Set the data down exactly as it stands, and keep its pictures out.

PROVIDED ENTRIES START

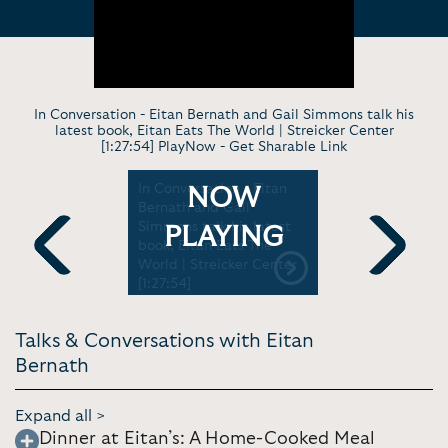
In Conversation - Eitan Bernath and Gail Simmons talk his
latest book, Eitan Eats The World | Streicker Center
[1:27:54] PlayNow -
Get Sharable Link
 - Eitan
In Conversation - Eitan
Virtual Ke
NOW
: New
Bernath and Gail
Every Tee
cs to Cook
Simmons talk his latest
Be A Femin
PLAYING
ks at
book, Eitan Eats The
TEDxYouth@
World | Streicker Center
Previous
Next
[1:27:54]
Talks & Conversations with Eitan
Bernath
Expand all >
Dinner at Eitan’s: A Home-Cooked Meal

PROVIDED ENTRIES END

REPLY TO THE TASK:
In Conversation - Eitan Bernath and Gail Simmons talk his
latest book, Eitan Eats The World | Streicker Center
[1:27:54] PlayNow -
Get Sharable Link
 - Eitan
In Conversation - Eitan
Virtual Ke
NOW
: New
Bernath and Gail
Every Tee
cs to Cook
Simmons talk his latest
Be A Femin
PLAYING
ks at
book, Eitan Eats The
TEDxYouth@
World | Streicker Center
Previous
Next
[1:27:54]
Talks & Conversations with Eitan
Bernath
Expand all >
Dinner at Eitan’s: A Home-Cooked Meal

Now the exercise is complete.